* _WHAT IS REQUIRED_
When copying the records below, keep every word as it is and drop the images.

* _PROVIDED MATERIAL_
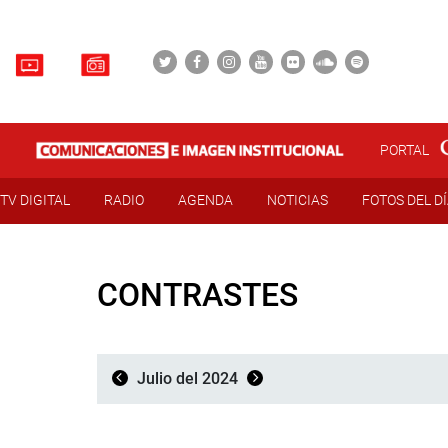
PORTAL
TV DIGITAL
RADIO
AGENDA
NOTICIAS
FOTOS DEL D
CONTRASTES
Julio del 2024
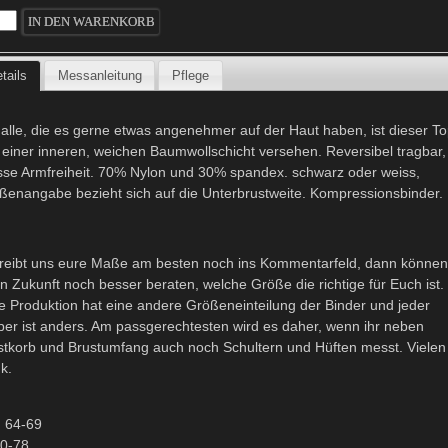
tails
Messanleitung
Pflege
 alle, die es gerne etwas angenehmer auf der Haut haben, ist dieser T
 einer inneren, weichen Baumwollschicht versehen. Reversibel tragbar,
sse Armfreiheit. 70% Nylon und 30% spandex. schwarz oder weiss,
ßenangabe bezieht sich auf die Unterbrustweite. Kompressionsbinder.
reibt uns eure Maße am besten noch ins Kommentarfeld, dann könne
 in Zukunft noch besser beraten, welche Größe die richtige für Euch ist.
e Produktion hat eine andere Größeneinteilung der Binder und jeder
per ist anders. Am passgerechtesten wird es daher, wenn ihr neben
stkorb und Brustumfang auch noch Schultern und Hüften messt. Vielen
k.
: 64-69
70-78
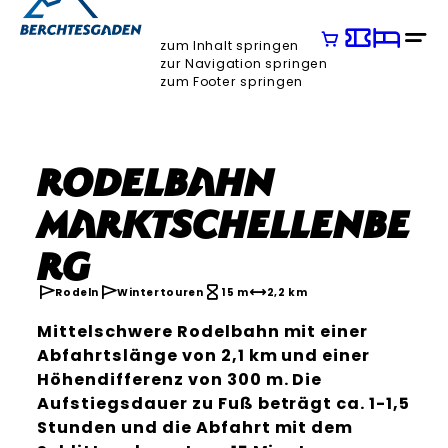
zum Inhalt springen
zur Navigation springen
zum Footer springen
Rodelbahn
Marktschellenbe
rg
Rodeln
Wintertouren
15 m
2,2 km
Mittelschwere Rodelbahn mit einer
Abfahrtslänge von 2,1 km und einer
Höhendifferenz von 300 m. Die
Aufstiegsdauer zu Fuß beträgt ca. 1-1,5
Stunden und die Abfahrt mit dem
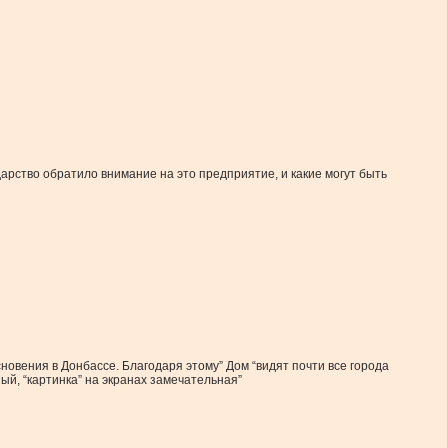
арство обратило внимание на это предприятие, и какие могут быть
новения в Донбассе. Благодаря этому” Дом “видят почти все города
й, “картинка” на экранах замечательная”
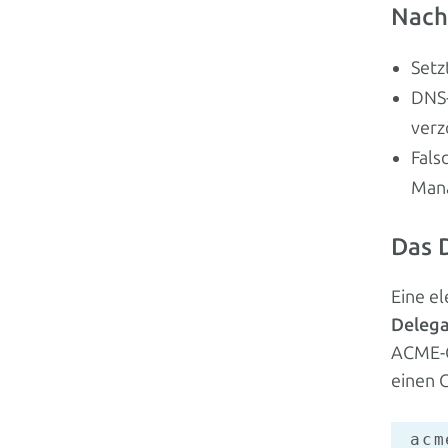
Nach
Setz
DNS-
verz
Fals
Mana
Das 
Eine e
Delega
ACME-C
einen 
_acm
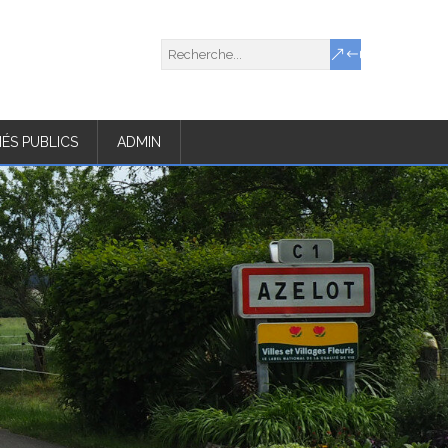
ÉS PUBLICS
ADMIN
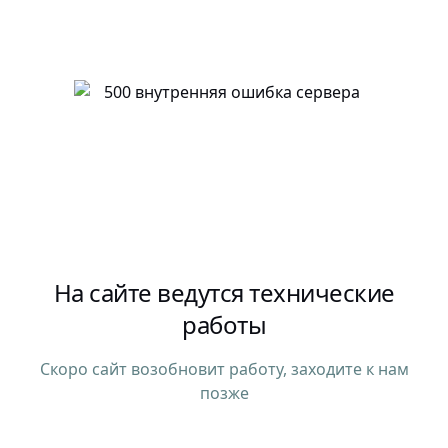
На сайте ведутся технические
работы
Скоро сайт возобновит работу, заходите к нам
позже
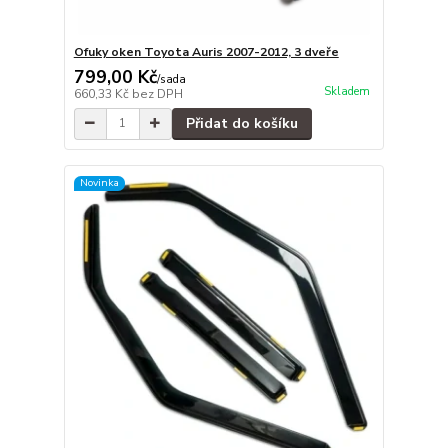
Ofuky oken Toyota Auris 2007-2012, 3 dveře
799,00 Kč
/
sada
Skladem
660,33 Kč
bez DPH
Přidat do košíku
Novinka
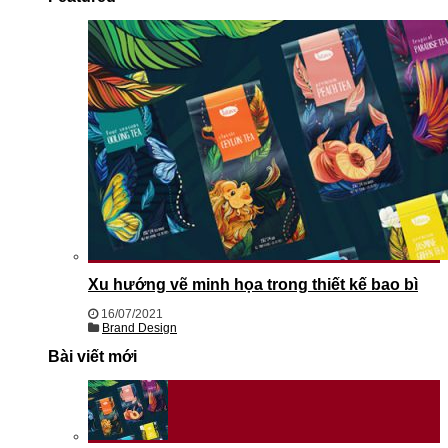
Xu hướng vẽ minh họa trong thiết kế bao bì
16/07/2021
Brand Design
Bài viết mới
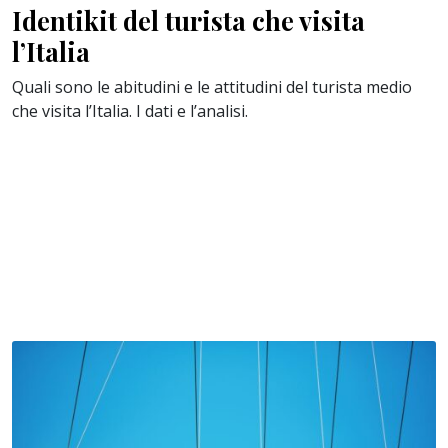
Identikit del turista che visita
l’Italia
Quali sono le abitudini e le attitudini del turista medio
che visita l’Italia. I dati e l’analisi.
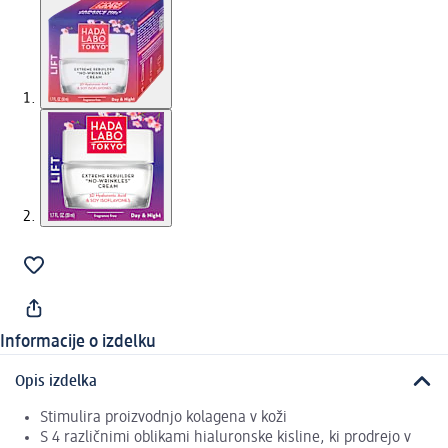
Informacije o izdelku
Opis izdelka
Stimulira proizvodnjo kolagena v koži
S 4 različnimi oblikami hialuronske kisline, ki prodrejo v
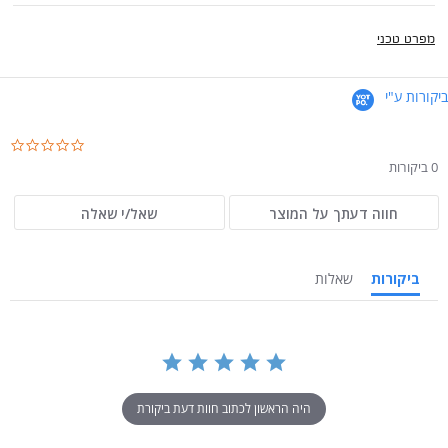
מפרט טכני
ביקורות ע"י
.0
ar
0 ביקורות
ng
חווה דעתך על המוצר
שאל/י שאלה
ביקורות
שאלות
היה הראשון לכתוב חוות דעת ביקורת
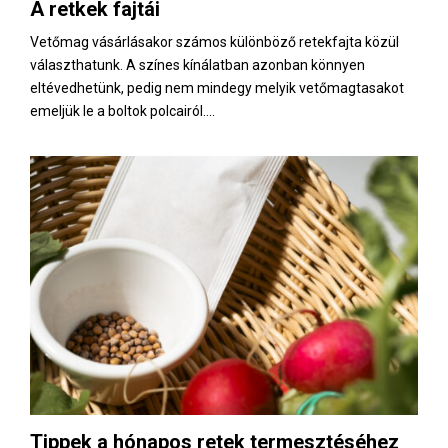
A retkek fajtái
Vetőmag vásárlásakor számos különböző retekfajta közül
választhatunk. A színes kínálatban azonban könnyen
eltévedhetünk, pedig nem mindegy melyik vetőmagtasakot
emeljük le a boltok polcairól....
Tippek a hónapos retek termesztéséhez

* _TASK SOLUTION_
PORTAL
TV DIGITAL
RADIO
AGENDA
NOTICIAS
FOTOS DEL D
CONTRASTES
Julio del 2024
tails
Messanleitung
Pflege
 alle, die es gerne etwas angenehmer auf der Haut haben, ist dieser T
 einer inneren, weichen Baumwollschicht versehen. Reversibel tragbar,
sse Armfreiheit. 70% Nylon und 30% spandex. schwarz oder weiss,
ßenangabe bezieht sich auf die Unterbrustweite. Kompressionsbinder.
reibt uns eure Maße am besten noch ins Kommentarfeld, dann könne
 in Zukunft noch besser beraten, welche Größe die richtige für Euch ist.
e Produktion hat eine andere Größeneinteilung der Binder und jeder
per ist anders. Am passgerechtesten wird es daher, wenn ihr neben
stkorb und Brustumfang auch noch Schultern und Hüften messt. Vielen
k.
: 64-69
70-78
zum Inhalt springen
zur Navigation springen
zum Footer springen
Rodelbahn
Marktschellenbe
rg
Rodeln
Wintertouren
15 m
2,2 km
Mittelschwere Rodelbahn mit einer
Abfahrtslänge von 2,1 km und einer
Höhendifferenz von 300 m. Die
Aufstiegsdauer zu Fuß beträgt ca. 1-1,5
Stunden und die Abfahrt mit dem
арство обратило внимание на это предприятие, и какие могут быть
новения в Донбассе. Благодаря этому” Дом “видят почти все города
й, “картинка” на экранах замечательная”
Nach
Setz
DNS-
verz
Fals
Mana
Das 
Eine e
Delega
ACME-C
einen 
_acm
ÉS PUBLICS
ADMIN
На сайте ведутся технические
работы
Скоро сайт возобновит работу, заходите к нам
позже
Ofuky oken Toyota Auris 2007-2012, 3 dveře
799,00 Kč
/
sada
Skladem
660,33 Kč
bez DPH
Přidat do košíku
Novinka
Xu hướng vẽ minh họa trong thiết kế bao bì
16/07/2021
Brand Design
Bài viết mới
Identikit del turista che visita
l’Italia
Quali sono le abitudini e le attitudini del turista medio
che visita l’Italia. I dati e l’analisi.
Informacije o izdelku
Opis izdelka
Stimulira proizvodnjo kolagena v koži
S 4 različnimi oblikami hialuronske kisline, ki prodrejo v
מפרט טכני
ביקורות ע"י
.0
ar
0 ביקורות
ng
חווה דעתך על המוצר
שאל/י שאלה
ביקורות
שאלות
היה הראשון לכתוב חוות דעת ביקורת
A retkek fajtái
Vetőmag vásárlásakor számos különböző retekfajta közül
választhatunk. A színes kínálatban azonban könnyen
eltévedhetünk, pedig nem mindegy melyik vetőmagtasakot
emeljük le a boltok polcairól....
Tippek a hónapos retek termesztéséhez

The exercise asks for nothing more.